Newton’s method searches for the minimum of an objective function \(\phi(\bar{p})\) by successively incrementing the initial estimate. The increment is the solution of the linear system

\[\bar{\bar{H}}(\bar{p}^k) \bar{\Delta p}^k = -\bar{g}(\bar{p}^k)\]

where \(\bar{\bar{H}}\) is the Hessian matrix of \(\phi\) and \(\bar{g}\) is the gradient vector of \(\phi\). Both are evaluated at the previous estimate \(\bar{p}^k\).

Parameters:

  • hessian
    : function

    A function that returns the Hessian matrix of the objective function when given a parameter vector.

  • gradient
    : function

    A function that returns the gradient vector of the objective function when given a parameter vector.

  • value
    : function

    A function that returns the value of the objective function evaluated at a given parameter vector.

  • initial
    : 1d-array

    The initial estimate for the gradient descent.

  • maxit
    : int

    The maximum number of iterations allowed.

  • tol
    : float

    The convergence criterion. The lower it is, the more steps are permitted.

  • precondition
    : True or False

    If True, will use Jacobi preconditioning.

Returns:

Yields:

  • i, estimate, stats:
    • i
      : int

      The current iteration number

    • estimate
      : 1d-array

      The current estimated parameter vector

    • stats
      : dict

      Statistics about the optimization so far. Keys:

      • method
        : str

        The name of the optimization method

      • iterations
        : int

        The total number of iterations so far

      • objective
        : list

        Value of the objective function per iteration. First value corresponds to the inital estimate

fatiando.inversion.optimization.steepest(gradient, value, initial, maxit=1000, linesearch=True, maxsteps=30, beta=0.1, tol=1e-05)[source]

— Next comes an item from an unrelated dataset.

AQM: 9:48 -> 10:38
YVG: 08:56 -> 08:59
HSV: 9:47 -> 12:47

Minimize an objective function using the Steepest Descent method.

The increment to the initial estimate of the parameter vector \(\bar{p}\) is calculated by (Kelley, 1999)

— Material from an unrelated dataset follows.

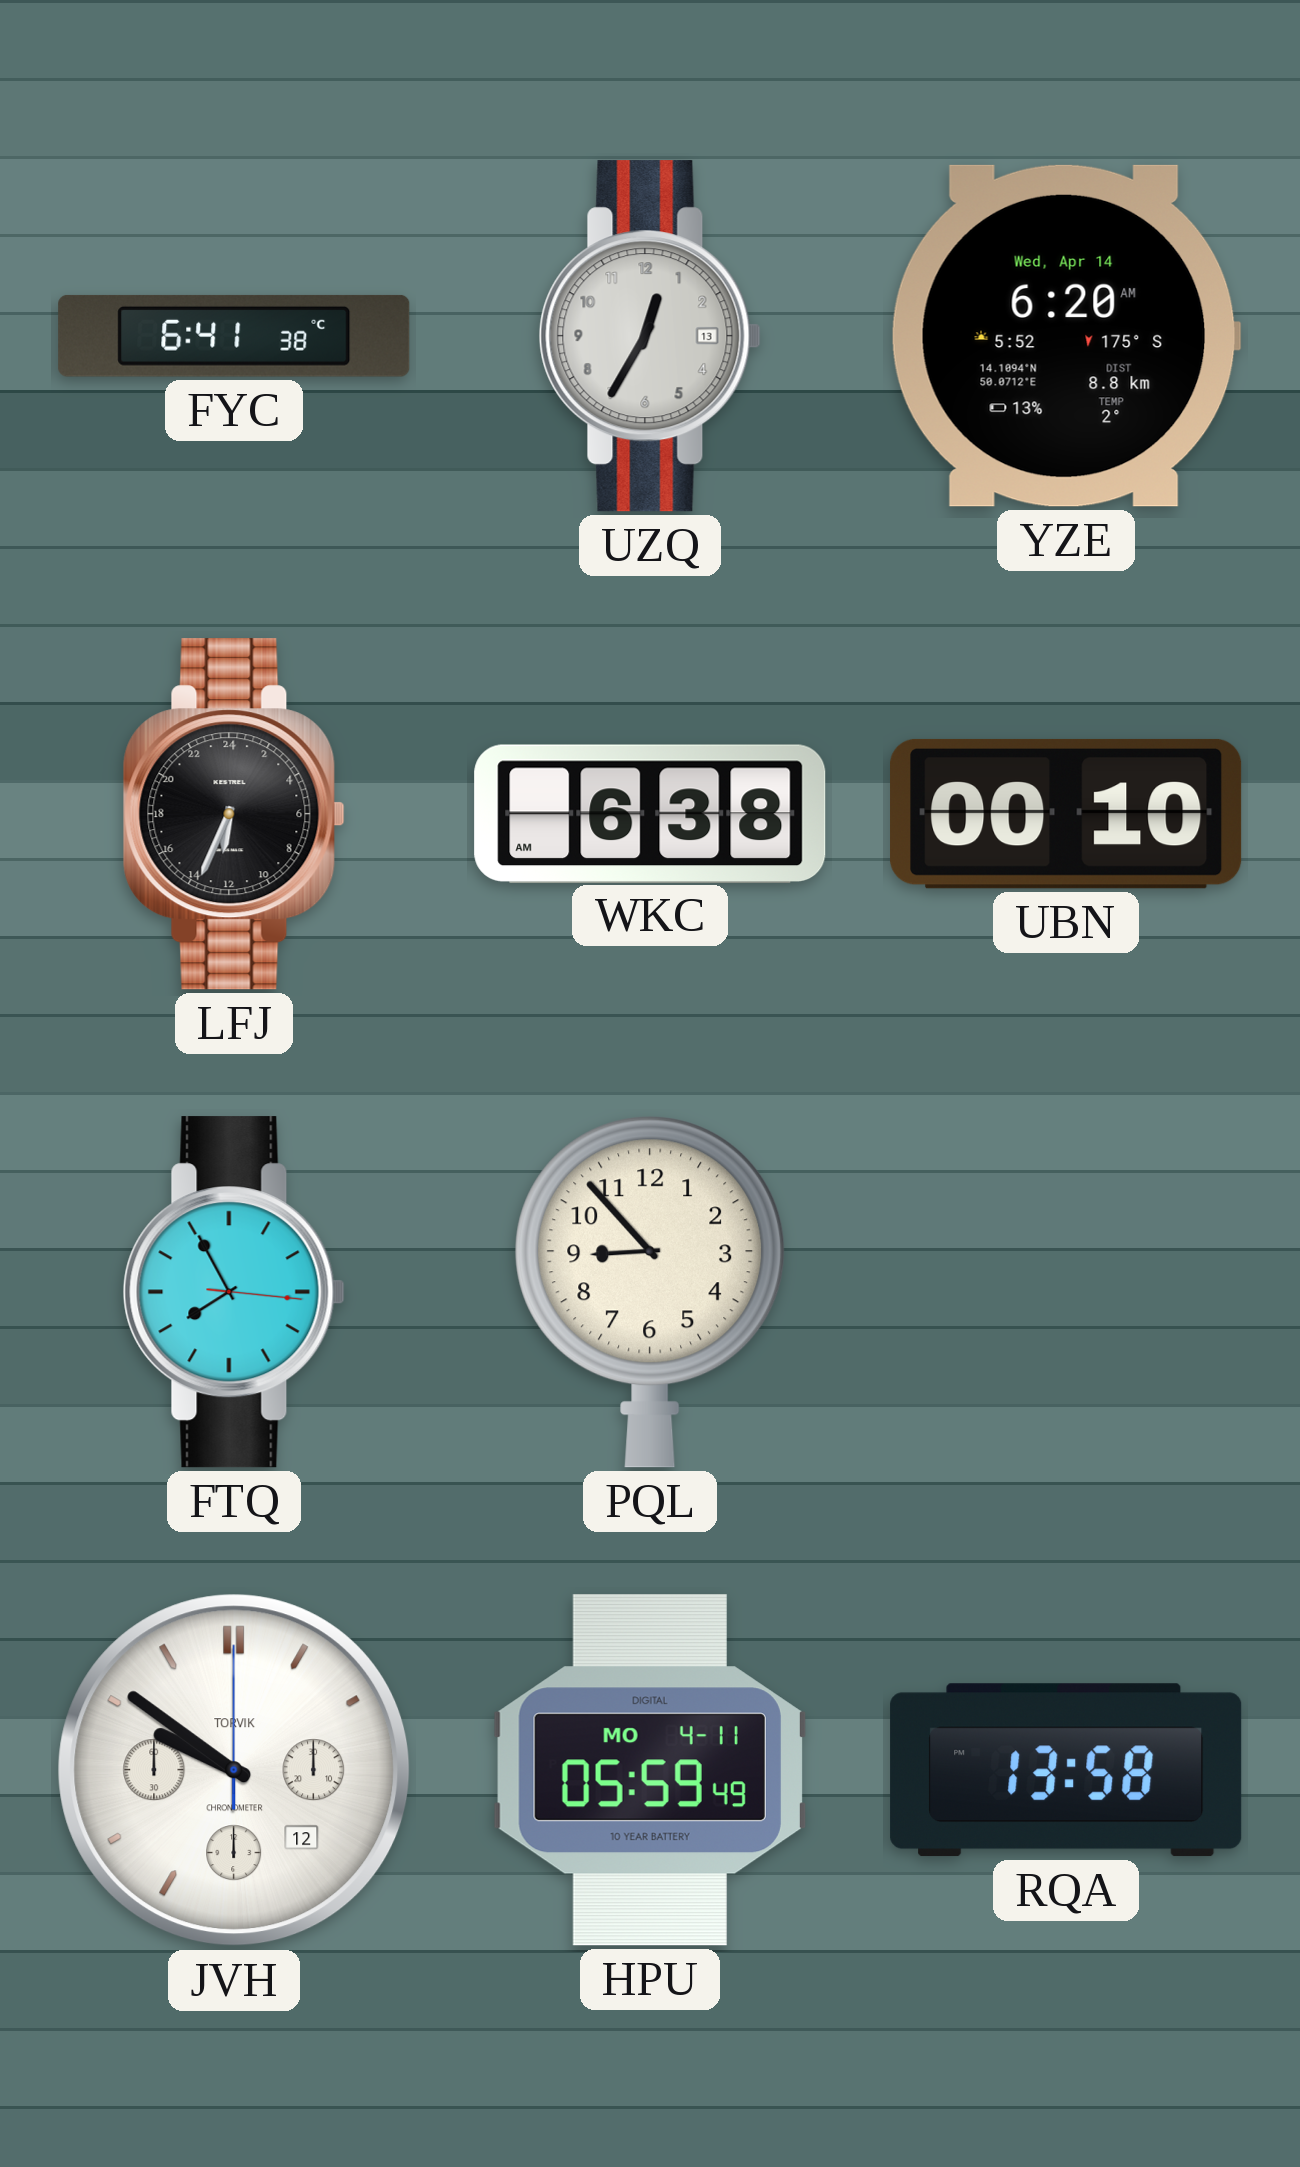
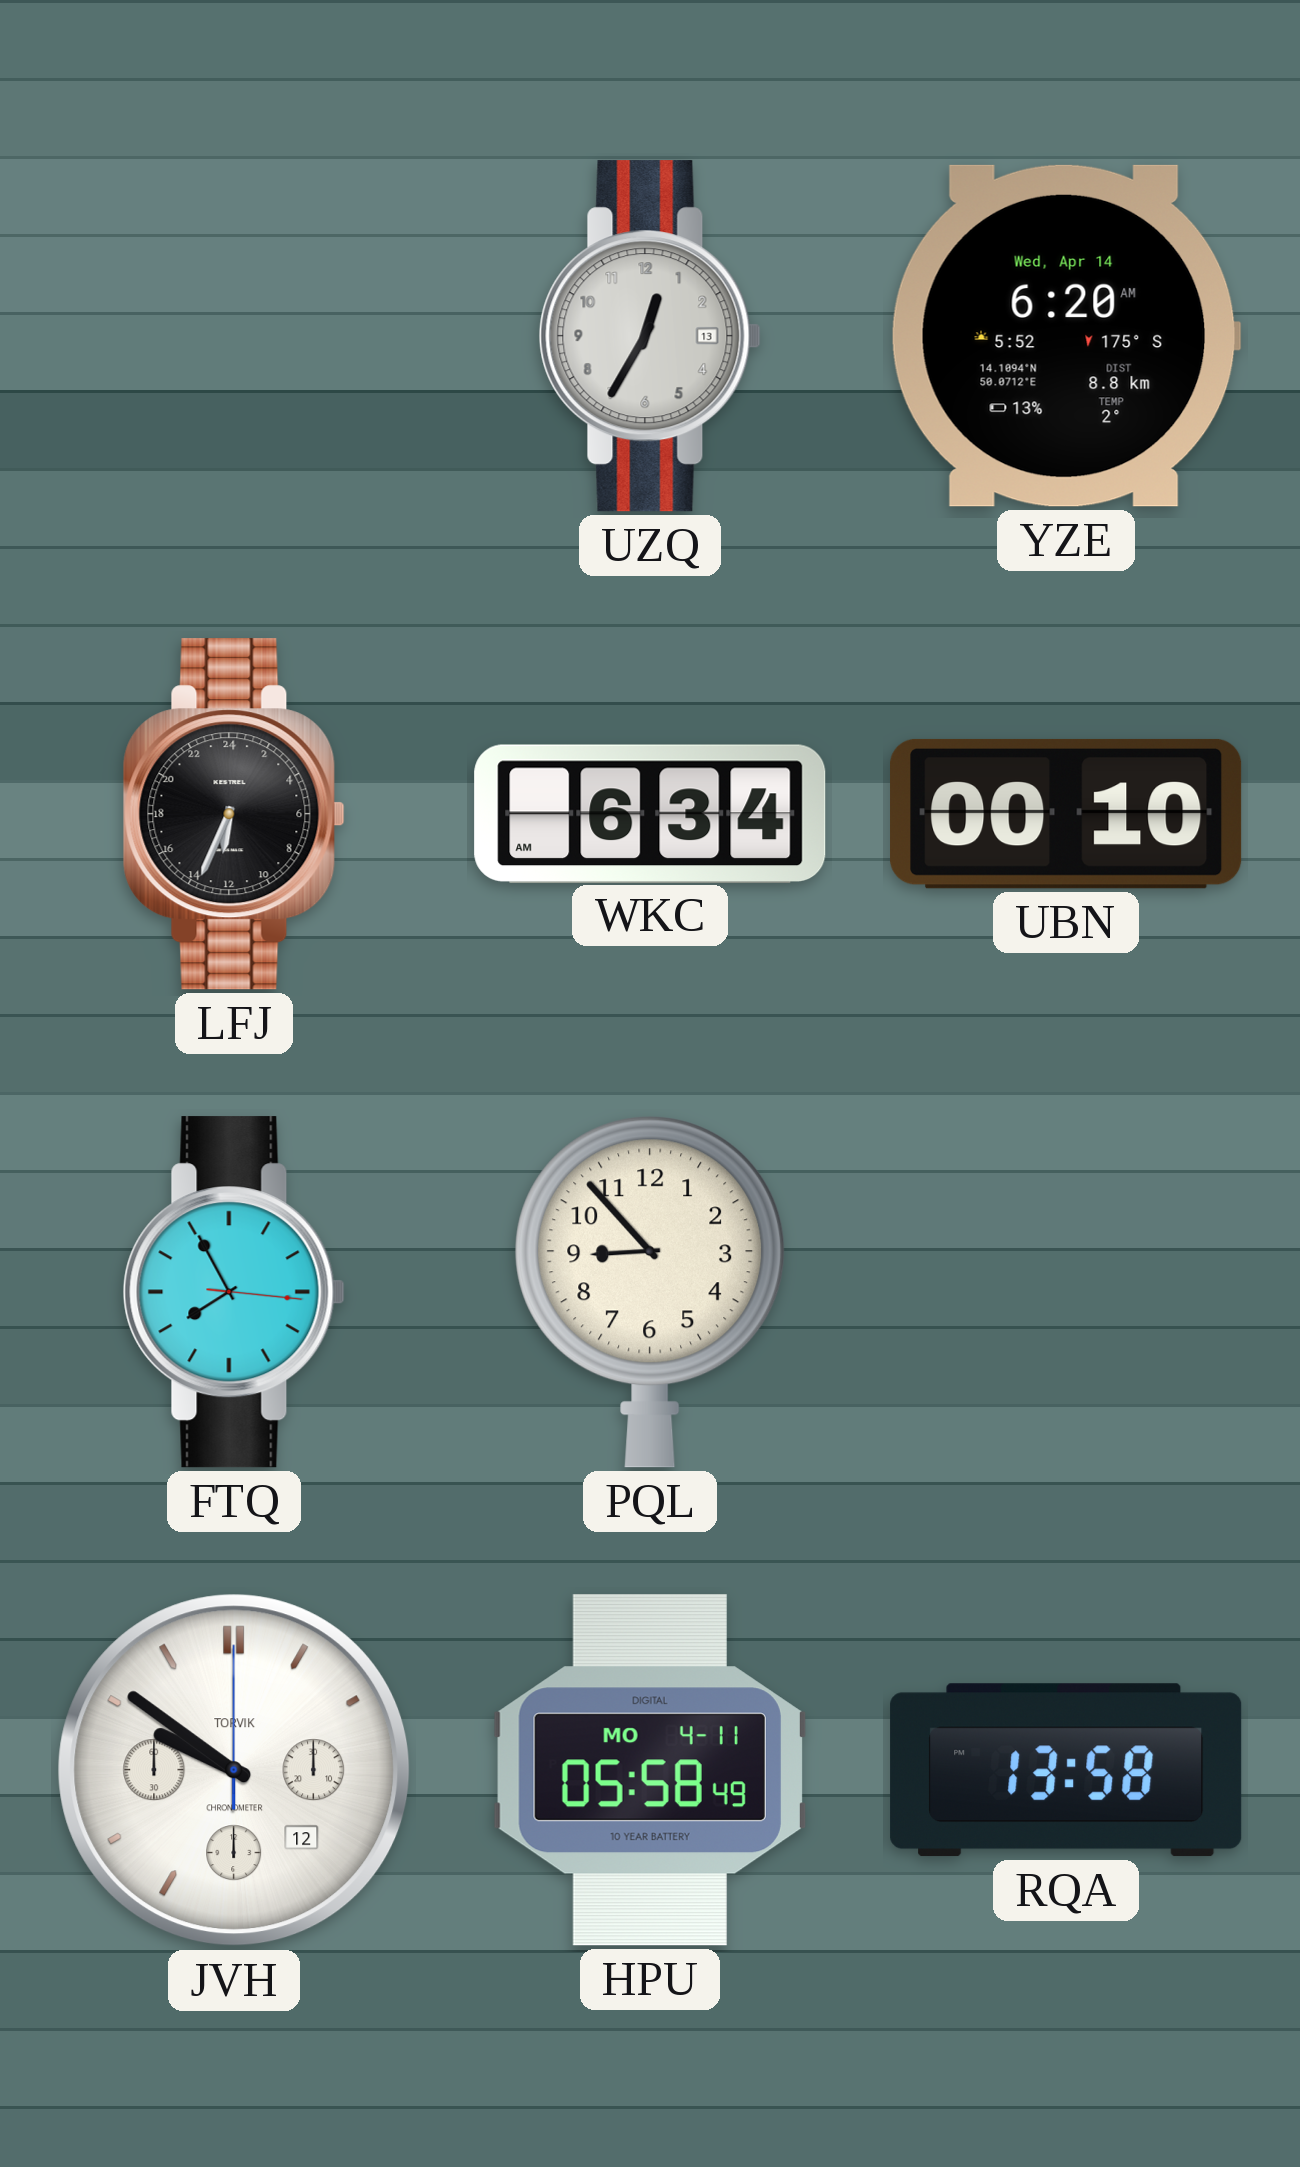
FYC: 6:41 -> none
WKC: 6:38 -> 6:34
HPU: 05:59 -> 05:58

\[\Delta\bar{p} = -\lambda\bar{g}\]

where \(\lambda\) is the step size and \(\bar{g}\) is the gradient vector.

The step size can be determined thought a line search algorithm using the Armijo rule (Kelley, 1999). In this case,

\[\lambda = \beta^m\]

where \(1 > \beta > 0\) and \(m \ge 0\) is an integer that controls the step size. The line search finds the smallest \(m\) that satisfies the Armijo rule

\[\phi(\bar{p} + \Delta\bar{p}) - \Gamma(\bar{p}) < \alpha\beta^m ||\bar{g}(\bar{p})||^2\]

where \(\phi(\bar{p})\) is the objective function evaluated at \(\bar{p}\) and \(\alpha = 10^{-4}\).

Parameters:

  • gradient
    : function

    A function that returns the gradient vector of the objective function when given a parameter vector.

  • value
    : function

    A function that returns the value of the objective function evaluated at a given parameter vector.

  • initial
    : 1d-array

    The initial estimate for the gradient descent.

  • maxit
    : int

    The maximum number of iterations allowed.

  • linesearch
    : True or False

    Whether or not to perform the line search to determine an optimal step size.

  • maxsteps
    : int

    The maximum number of times to try to take a step before giving up.

  • beta
    : float

    The base factor used to determine the step size in line search algorithm. Must be 1 > beta > 0.

  • tol
    : float

    The convergence criterion. The lower it is, the more steps are permitted.

Yields:

  • i, estimate, stats:
    • i
      : int

      The current iteration number

    • estimate
      : 1d-array

      The current estimated parameter vector

    • stats
      : dict

      Statistics about the optimization so far. Keys:

      • method
        : stf

        The name of the optimization algorithm

      • iterations
        : int

        The total number of iterations so far

      • objective
        : list

        Value of the objective function per iteration. First value corresponds to the inital estimate

      • step_attempts
        : list

        Number of attempts at taking a step per iteration. First number is zero, reflecting the initial estimate. Will be empty if linesearch==False.

References:

Kelley, C. T., 1999, Iterative methods for optimization: Raleigh: SIAM.